On Tuesday, Sweden’s enterprise minister, Maud Olofsson, announced in an editorial in Dagens Nyheter that his country would build 2,000 new wind turbines in 10 years for a total added capacity of 10 TWh by 2020. Sweden currently has the largest percentage (about 20%) of renewable energy in Europe and has a goal of supplying at least 50% of its energy from renewables by 2020.

The editorial  [Ed. This page can be translated with Google Translate.] notes that during this extreme winter, many Swedish nuclear reactors have been offline, which has raised electricity costs. Though reliability was secure, Olofsson said, the government has determined that the country is overly reliant upon hydro and nuclear power.
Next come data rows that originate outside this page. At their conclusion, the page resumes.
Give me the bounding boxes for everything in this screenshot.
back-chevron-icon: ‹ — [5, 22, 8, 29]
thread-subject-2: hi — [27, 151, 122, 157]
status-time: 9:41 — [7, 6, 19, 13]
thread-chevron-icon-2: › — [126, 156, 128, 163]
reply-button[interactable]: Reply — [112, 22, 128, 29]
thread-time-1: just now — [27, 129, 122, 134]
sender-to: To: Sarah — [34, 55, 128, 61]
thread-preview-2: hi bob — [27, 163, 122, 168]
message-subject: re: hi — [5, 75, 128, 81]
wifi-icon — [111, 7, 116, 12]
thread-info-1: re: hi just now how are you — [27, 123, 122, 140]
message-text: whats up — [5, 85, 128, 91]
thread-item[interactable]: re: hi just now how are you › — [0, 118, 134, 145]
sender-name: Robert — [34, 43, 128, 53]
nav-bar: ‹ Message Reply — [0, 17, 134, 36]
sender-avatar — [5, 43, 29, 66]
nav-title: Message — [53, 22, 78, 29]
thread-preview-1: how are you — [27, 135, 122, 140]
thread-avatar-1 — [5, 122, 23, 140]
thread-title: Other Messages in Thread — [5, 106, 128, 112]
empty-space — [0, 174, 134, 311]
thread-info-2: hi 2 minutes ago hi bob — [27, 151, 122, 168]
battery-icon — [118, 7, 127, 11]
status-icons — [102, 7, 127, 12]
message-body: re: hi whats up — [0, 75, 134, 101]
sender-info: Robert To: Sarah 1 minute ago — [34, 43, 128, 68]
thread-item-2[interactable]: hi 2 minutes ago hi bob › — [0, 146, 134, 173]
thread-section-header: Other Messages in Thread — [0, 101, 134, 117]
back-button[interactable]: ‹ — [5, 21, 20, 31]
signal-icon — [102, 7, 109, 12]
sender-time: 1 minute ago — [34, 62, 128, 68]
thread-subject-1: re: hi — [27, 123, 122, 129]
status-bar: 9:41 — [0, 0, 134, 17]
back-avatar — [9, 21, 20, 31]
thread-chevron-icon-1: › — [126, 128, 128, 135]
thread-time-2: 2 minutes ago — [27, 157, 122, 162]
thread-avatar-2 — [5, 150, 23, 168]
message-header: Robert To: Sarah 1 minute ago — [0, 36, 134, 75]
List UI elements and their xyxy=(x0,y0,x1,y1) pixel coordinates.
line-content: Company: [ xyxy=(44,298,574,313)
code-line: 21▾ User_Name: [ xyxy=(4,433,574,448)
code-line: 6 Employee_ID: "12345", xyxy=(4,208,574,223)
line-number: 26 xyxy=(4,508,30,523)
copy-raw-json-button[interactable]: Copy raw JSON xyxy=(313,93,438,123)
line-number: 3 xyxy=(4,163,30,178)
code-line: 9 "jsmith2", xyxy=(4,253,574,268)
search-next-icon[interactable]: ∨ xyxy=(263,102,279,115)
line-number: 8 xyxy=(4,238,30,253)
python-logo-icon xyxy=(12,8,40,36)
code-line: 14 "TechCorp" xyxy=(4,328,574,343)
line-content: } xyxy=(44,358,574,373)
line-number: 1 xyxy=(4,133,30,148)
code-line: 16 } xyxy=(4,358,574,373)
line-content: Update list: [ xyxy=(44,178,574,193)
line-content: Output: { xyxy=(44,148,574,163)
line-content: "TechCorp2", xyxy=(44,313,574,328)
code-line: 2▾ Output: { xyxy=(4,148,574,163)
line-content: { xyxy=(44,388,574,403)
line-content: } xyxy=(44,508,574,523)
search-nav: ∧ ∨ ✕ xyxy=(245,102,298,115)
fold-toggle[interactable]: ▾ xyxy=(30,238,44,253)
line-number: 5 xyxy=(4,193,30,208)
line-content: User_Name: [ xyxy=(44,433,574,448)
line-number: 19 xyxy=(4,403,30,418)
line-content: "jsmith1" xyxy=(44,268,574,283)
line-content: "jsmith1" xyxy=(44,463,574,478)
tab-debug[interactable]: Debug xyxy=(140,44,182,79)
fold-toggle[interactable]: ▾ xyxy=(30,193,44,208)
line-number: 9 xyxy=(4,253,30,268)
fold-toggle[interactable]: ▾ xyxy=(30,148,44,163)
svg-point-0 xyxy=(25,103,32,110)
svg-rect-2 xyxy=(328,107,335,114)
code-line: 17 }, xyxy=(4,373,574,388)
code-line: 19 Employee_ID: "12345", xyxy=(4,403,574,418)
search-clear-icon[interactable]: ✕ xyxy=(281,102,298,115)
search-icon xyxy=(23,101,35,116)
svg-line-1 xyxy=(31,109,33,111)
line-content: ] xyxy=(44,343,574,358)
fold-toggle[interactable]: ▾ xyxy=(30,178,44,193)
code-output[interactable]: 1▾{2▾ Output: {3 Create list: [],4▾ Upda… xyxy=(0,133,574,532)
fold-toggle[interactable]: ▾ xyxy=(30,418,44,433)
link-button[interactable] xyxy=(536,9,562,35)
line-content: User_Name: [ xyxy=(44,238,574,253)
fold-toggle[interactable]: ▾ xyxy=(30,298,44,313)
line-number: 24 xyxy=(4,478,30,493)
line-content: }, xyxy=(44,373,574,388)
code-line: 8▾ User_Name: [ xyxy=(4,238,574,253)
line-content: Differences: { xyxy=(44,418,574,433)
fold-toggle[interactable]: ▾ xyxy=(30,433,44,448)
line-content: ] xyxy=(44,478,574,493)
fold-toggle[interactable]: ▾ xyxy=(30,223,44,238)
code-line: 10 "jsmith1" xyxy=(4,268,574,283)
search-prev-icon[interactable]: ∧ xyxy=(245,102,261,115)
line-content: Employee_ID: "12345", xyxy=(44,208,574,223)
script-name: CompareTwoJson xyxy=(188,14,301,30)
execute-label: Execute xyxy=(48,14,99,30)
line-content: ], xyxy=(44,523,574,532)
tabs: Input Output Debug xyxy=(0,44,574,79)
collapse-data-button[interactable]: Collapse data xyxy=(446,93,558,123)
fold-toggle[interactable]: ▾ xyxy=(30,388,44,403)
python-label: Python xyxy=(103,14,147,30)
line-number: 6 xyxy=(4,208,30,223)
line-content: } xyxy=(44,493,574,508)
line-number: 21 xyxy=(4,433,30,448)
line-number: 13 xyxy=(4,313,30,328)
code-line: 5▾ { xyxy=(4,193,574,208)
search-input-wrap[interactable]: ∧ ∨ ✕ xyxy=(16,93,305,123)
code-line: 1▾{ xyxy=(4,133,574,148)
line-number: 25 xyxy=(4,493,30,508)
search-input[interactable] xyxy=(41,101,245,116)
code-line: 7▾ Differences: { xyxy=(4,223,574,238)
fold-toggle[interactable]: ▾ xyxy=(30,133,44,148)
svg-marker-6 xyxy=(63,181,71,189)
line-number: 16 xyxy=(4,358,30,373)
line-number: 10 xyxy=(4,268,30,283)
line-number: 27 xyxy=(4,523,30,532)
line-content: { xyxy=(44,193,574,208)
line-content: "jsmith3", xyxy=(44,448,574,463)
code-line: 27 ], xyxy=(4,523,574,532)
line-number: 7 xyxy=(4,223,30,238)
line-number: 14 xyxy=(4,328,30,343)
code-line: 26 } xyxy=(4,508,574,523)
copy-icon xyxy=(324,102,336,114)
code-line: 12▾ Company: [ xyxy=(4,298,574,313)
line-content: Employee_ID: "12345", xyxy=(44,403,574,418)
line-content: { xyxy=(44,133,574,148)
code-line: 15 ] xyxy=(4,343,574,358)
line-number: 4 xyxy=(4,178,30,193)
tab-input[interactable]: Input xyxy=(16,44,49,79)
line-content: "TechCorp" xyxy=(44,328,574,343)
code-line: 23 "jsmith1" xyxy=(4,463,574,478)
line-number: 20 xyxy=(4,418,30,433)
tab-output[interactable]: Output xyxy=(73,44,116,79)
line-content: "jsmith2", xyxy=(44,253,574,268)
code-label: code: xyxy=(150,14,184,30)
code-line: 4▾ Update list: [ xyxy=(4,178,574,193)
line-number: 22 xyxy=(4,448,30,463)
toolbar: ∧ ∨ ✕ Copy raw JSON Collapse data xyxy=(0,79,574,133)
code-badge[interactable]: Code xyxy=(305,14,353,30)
The way to achieve the goal of 50% renewables in 10 years, Olofsson wrote, is an “electricity certificate system”—“a market-based technology-neutral system. The driving force is the cheapest production [facilities] are built first, which keep the cost for companies and electricity consumers [low].”

Sweden has some of the highest electricity prices in the European Union. The average residential price of electricity (as of July 2009), as reported by Europe’s Energy Portal, is €0.1832/kWh (25 cents/kWh). The U.S. Energy Information Administration reports that the average residential electricity rate in the U.S. is 11.61 cents/kWh for 2009 year to date.

He noted that a strong transmission system is also needed and that the nation has invested 2.3 billion kronor (US$0.32 billion) this year in developing the national grid. That represents a fourfold increase over investments made in the previous two decades.